> _TASK OBJECTIVE_: Only an exact repetition of every entry counts as the answer.

##### INFORMATION GIVEN #####

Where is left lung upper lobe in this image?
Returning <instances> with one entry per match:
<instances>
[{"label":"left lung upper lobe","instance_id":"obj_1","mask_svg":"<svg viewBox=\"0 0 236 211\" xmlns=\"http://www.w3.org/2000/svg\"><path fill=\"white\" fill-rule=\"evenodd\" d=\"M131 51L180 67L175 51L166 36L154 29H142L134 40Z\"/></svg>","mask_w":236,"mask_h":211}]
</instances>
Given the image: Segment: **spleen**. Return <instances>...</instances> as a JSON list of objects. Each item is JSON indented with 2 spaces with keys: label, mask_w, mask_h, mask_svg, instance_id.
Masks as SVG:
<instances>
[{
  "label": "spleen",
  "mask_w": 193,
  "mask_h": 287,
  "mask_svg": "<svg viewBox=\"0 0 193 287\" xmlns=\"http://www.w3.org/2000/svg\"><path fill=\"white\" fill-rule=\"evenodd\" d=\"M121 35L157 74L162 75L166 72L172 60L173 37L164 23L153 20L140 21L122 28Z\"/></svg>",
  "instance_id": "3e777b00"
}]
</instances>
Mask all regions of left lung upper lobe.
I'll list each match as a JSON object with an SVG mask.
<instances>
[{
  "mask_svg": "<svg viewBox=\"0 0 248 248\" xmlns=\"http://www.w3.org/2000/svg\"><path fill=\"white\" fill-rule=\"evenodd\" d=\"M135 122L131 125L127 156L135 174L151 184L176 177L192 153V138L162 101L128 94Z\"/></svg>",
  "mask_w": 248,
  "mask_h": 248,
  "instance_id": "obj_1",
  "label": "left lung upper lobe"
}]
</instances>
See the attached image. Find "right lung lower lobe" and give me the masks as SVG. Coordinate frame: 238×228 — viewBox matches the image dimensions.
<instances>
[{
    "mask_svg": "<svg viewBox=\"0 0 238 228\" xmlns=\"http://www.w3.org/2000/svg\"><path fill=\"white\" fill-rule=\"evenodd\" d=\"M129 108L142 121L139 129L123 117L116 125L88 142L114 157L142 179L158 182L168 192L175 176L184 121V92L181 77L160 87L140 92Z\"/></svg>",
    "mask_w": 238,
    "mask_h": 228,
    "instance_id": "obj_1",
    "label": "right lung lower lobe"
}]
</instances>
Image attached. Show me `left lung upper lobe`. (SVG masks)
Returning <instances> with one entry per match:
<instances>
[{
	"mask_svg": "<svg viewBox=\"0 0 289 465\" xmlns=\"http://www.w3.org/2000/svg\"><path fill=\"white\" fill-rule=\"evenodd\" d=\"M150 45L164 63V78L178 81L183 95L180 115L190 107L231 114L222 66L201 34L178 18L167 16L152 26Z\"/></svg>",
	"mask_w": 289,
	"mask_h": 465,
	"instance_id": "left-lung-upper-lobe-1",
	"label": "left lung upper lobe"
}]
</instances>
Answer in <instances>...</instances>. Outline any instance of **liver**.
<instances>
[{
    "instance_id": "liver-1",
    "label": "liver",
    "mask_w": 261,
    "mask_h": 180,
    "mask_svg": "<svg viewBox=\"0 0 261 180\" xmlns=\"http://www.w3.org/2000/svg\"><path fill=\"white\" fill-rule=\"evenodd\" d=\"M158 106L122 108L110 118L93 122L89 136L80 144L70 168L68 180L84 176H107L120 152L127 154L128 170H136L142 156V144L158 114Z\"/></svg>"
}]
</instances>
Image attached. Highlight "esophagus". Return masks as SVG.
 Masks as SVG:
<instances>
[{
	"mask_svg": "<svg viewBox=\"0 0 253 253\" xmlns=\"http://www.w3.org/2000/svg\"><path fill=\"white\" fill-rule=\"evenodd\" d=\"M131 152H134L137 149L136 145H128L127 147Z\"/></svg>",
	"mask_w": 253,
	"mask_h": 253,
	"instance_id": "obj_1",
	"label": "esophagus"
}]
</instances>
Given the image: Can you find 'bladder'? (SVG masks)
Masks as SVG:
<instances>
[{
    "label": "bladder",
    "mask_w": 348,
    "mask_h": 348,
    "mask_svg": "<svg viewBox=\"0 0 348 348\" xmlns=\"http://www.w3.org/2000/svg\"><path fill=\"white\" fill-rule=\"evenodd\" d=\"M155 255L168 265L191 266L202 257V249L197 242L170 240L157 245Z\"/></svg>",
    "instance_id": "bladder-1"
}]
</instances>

#####

> _EXPECTED ANSWER_:
Where is left lung upper lobe in this image?
Returning <instances> with one entry per match:
<instances>
[{"label":"left lung upper lobe","instance_id":"obj_1","mask_svg":"<svg viewBox=\"0 0 236 211\" xmlns=\"http://www.w3.org/2000/svg\"><path fill=\"white\" fill-rule=\"evenodd\" d=\"M131 51L180 67L175 51L166 36L154 29H142L134 40Z\"/></svg>","mask_w":236,"mask_h":211}]
</instances>
Given the image: Segment: **spleen**. Return <instances>...</instances> as a JSON list of objects. Each item is JSON indented with 2 spaces with keys: label, mask_w, mask_h, mask_svg, instance_id.
Masks as SVG:
<instances>
[{
  "label": "spleen",
  "mask_w": 193,
  "mask_h": 287,
  "mask_svg": "<svg viewBox=\"0 0 193 287\" xmlns=\"http://www.w3.org/2000/svg\"><path fill=\"white\" fill-rule=\"evenodd\" d=\"M121 35L157 74L162 75L166 72L172 60L173 37L164 23L153 20L140 21L122 28Z\"/></svg>",
  "instance_id": "3e777b00"
}]
</instances>
Mask all regions of left lung upper lobe.
I'll list each match as a JSON object with an SVG mask.
<instances>
[{
  "mask_svg": "<svg viewBox=\"0 0 248 248\" xmlns=\"http://www.w3.org/2000/svg\"><path fill=\"white\" fill-rule=\"evenodd\" d=\"M135 122L131 125L127 156L135 174L151 184L176 177L192 153V138L162 101L128 94Z\"/></svg>",
  "mask_w": 248,
  "mask_h": 248,
  "instance_id": "obj_1",
  "label": "left lung upper lobe"
}]
</instances>
See the attached image. Find "right lung lower lobe" and give me the masks as SVG. Coordinate frame: 238×228 — viewBox matches the image dimensions.
<instances>
[{
    "mask_svg": "<svg viewBox=\"0 0 238 228\" xmlns=\"http://www.w3.org/2000/svg\"><path fill=\"white\" fill-rule=\"evenodd\" d=\"M129 108L142 121L139 129L123 117L116 125L88 142L114 157L142 179L158 182L168 192L175 176L184 121V92L181 77L160 87L140 92Z\"/></svg>",
    "mask_w": 238,
    "mask_h": 228,
    "instance_id": "obj_1",
    "label": "right lung lower lobe"
}]
</instances>
Image attached. Show me `left lung upper lobe`. (SVG masks)
Returning <instances> with one entry per match:
<instances>
[{
	"mask_svg": "<svg viewBox=\"0 0 289 465\" xmlns=\"http://www.w3.org/2000/svg\"><path fill=\"white\" fill-rule=\"evenodd\" d=\"M150 45L164 63V78L178 81L183 95L180 115L190 107L231 114L222 66L201 34L178 18L167 16L152 26Z\"/></svg>",
	"mask_w": 289,
	"mask_h": 465,
	"instance_id": "left-lung-upper-lobe-1",
	"label": "left lung upper lobe"
}]
</instances>
Answer in <instances>...</instances>. Outline any instance of **liver**.
<instances>
[{
    "instance_id": "liver-1",
    "label": "liver",
    "mask_w": 261,
    "mask_h": 180,
    "mask_svg": "<svg viewBox=\"0 0 261 180\" xmlns=\"http://www.w3.org/2000/svg\"><path fill=\"white\" fill-rule=\"evenodd\" d=\"M158 106L122 108L110 118L93 122L89 136L80 144L70 168L68 180L84 176H107L120 152L127 154L128 170H136L142 156V144L158 114Z\"/></svg>"
}]
</instances>
Image attached. Highlight "esophagus". Return masks as SVG.
 Masks as SVG:
<instances>
[{
	"mask_svg": "<svg viewBox=\"0 0 253 253\" xmlns=\"http://www.w3.org/2000/svg\"><path fill=\"white\" fill-rule=\"evenodd\" d=\"M131 152H134L137 149L136 145H128L127 147Z\"/></svg>",
	"mask_w": 253,
	"mask_h": 253,
	"instance_id": "obj_1",
	"label": "esophagus"
}]
</instances>
Given the image: Can you find 'bladder'? (SVG masks)
Masks as SVG:
<instances>
[{
    "label": "bladder",
    "mask_w": 348,
    "mask_h": 348,
    "mask_svg": "<svg viewBox=\"0 0 348 348\" xmlns=\"http://www.w3.org/2000/svg\"><path fill=\"white\" fill-rule=\"evenodd\" d=\"M155 255L168 265L191 266L202 257V249L197 242L170 240L157 245Z\"/></svg>",
    "instance_id": "bladder-1"
}]
</instances>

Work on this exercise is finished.